EXERCISE OBJECTIVE
Your answer should be the lines below from the one holding "Proud Partner of YGG" through the one holding "Infrequently updated, but often enough to gi", copied exactly and with nothing else.

Stored dataset items:

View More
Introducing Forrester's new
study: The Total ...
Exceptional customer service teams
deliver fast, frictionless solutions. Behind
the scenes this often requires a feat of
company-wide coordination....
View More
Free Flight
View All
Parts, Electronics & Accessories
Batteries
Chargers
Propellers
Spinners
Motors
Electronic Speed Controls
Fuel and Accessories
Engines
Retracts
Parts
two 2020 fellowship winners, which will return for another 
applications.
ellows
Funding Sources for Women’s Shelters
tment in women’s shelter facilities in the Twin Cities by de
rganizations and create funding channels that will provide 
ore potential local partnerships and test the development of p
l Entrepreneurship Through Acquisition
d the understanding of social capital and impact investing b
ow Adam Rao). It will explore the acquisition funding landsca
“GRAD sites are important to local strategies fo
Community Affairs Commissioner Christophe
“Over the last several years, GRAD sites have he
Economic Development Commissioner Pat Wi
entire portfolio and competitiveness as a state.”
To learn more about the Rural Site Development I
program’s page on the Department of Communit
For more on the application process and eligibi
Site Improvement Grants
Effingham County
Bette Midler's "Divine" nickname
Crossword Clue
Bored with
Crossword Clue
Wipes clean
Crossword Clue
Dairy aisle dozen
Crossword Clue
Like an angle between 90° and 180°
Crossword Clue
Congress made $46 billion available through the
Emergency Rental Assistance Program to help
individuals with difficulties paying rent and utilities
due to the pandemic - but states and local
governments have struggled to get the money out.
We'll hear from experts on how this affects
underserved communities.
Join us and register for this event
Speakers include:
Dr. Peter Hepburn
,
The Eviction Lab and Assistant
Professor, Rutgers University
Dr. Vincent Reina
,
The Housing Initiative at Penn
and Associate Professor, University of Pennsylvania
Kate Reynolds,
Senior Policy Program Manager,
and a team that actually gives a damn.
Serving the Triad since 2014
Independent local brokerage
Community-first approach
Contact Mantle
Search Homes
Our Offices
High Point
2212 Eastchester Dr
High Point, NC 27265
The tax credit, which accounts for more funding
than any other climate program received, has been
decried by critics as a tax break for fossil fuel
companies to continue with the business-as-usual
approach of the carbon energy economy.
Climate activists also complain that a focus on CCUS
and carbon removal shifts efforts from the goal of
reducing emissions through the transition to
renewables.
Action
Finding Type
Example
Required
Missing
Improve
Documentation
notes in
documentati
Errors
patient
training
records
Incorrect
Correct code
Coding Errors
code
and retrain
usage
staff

---

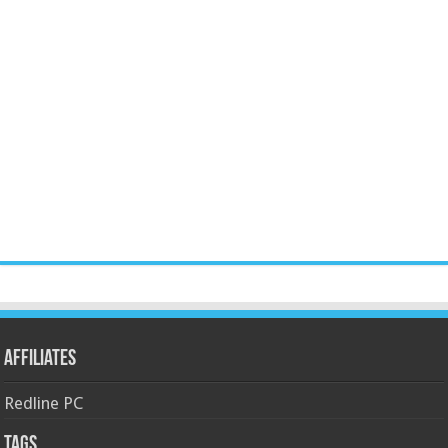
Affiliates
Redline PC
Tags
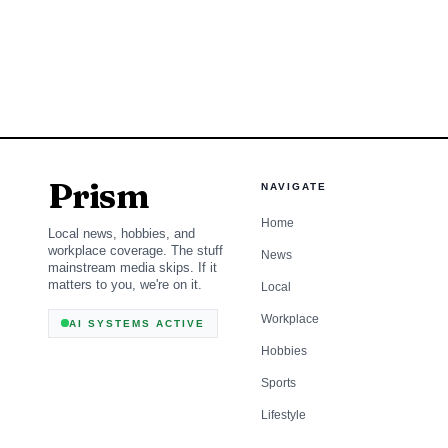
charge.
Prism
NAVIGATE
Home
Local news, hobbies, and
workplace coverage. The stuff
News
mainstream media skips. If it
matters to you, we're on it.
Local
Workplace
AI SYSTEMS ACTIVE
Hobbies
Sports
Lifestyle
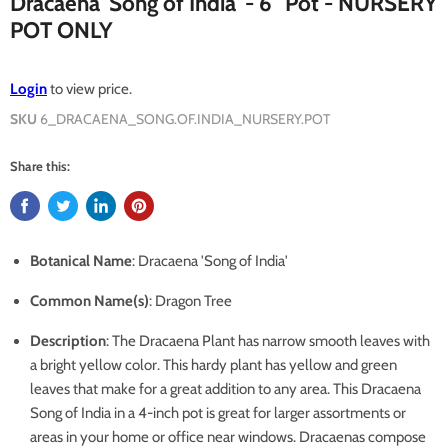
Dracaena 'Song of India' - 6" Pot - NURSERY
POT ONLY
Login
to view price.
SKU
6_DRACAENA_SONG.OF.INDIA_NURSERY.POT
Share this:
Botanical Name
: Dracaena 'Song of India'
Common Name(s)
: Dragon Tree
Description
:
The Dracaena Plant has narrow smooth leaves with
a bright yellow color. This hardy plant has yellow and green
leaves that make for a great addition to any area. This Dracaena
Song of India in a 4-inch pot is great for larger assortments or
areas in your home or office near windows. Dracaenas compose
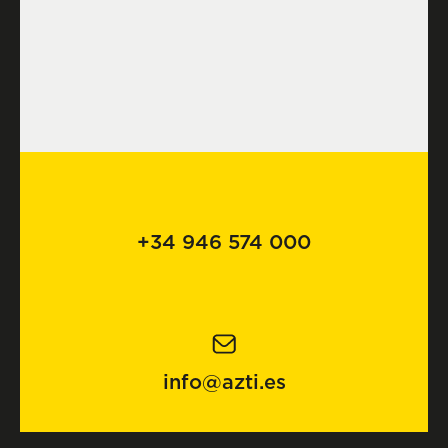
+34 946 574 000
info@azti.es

--

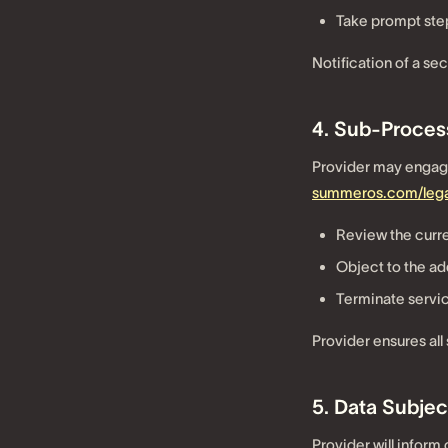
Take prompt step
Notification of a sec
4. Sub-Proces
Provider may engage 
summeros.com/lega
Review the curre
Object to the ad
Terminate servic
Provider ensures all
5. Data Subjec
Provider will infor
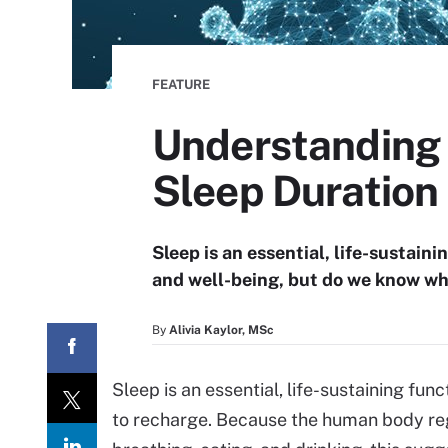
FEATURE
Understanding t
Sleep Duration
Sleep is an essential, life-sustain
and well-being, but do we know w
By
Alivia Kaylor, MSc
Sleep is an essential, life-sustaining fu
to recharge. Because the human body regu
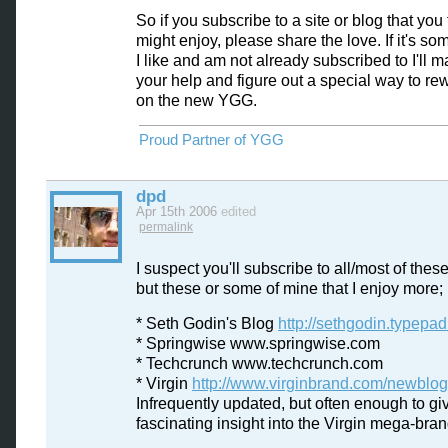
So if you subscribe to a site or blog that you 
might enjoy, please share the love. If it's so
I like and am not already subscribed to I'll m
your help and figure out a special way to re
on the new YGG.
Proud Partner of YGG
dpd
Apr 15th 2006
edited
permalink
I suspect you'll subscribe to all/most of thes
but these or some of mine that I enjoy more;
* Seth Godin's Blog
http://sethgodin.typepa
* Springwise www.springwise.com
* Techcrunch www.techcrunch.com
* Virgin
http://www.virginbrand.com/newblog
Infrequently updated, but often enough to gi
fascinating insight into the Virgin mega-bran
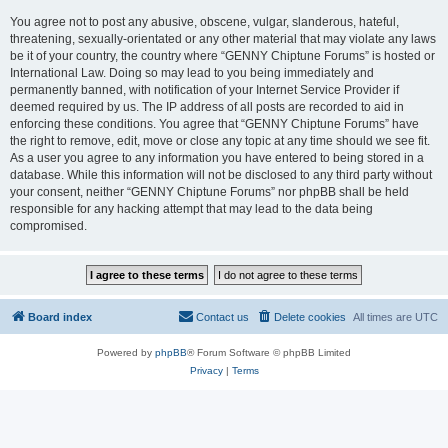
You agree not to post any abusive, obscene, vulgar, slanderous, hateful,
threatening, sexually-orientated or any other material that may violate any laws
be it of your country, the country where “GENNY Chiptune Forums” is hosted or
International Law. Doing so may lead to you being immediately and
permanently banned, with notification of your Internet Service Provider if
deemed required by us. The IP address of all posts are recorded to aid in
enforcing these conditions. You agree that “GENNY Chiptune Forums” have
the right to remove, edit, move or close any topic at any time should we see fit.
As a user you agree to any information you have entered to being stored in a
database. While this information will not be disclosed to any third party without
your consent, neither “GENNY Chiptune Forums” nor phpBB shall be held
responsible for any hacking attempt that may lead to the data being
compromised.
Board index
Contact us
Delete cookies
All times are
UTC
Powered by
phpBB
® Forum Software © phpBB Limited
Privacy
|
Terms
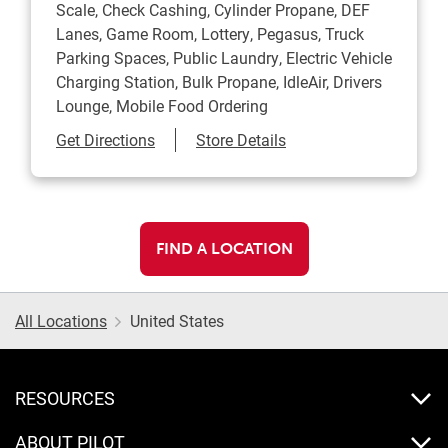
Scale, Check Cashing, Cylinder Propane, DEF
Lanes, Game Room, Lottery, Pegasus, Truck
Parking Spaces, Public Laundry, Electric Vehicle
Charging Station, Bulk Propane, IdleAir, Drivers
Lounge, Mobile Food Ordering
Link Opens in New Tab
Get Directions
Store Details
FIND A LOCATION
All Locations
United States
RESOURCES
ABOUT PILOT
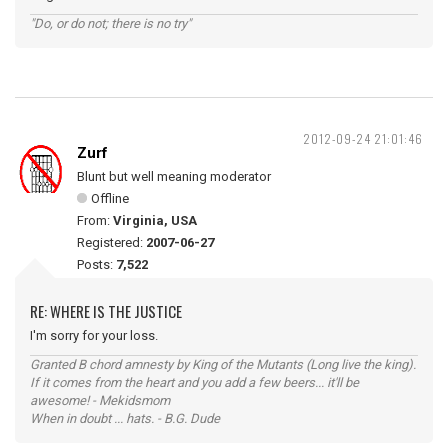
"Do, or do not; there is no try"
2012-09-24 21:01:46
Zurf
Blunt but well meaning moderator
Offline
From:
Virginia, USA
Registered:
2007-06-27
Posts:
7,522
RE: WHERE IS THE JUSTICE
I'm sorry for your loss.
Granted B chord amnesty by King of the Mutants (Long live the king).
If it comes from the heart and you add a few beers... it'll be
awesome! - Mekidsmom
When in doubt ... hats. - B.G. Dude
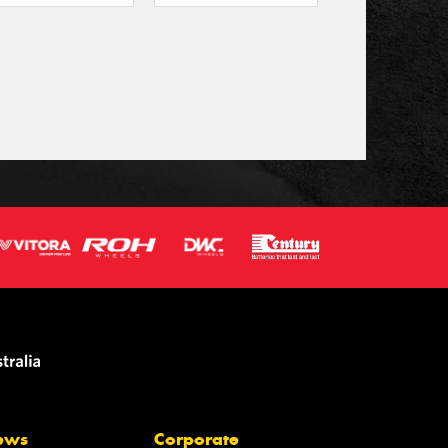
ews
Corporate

ANSWER BOX
Proud Partner of YGG
dpd
Apr 15th 2006
edited
permalink
I suspect you'll subscribe to all/most of thes
but these or some of mine that I enjoy more;
* Seth Godin's Blog
http://sethgodin.typepa
* Springwise www.springwise.com
* Techcrunch www.techcrunch.com
* Virgin
http://www.virginbrand.com/newblog
Infrequently updated, but often enough to gi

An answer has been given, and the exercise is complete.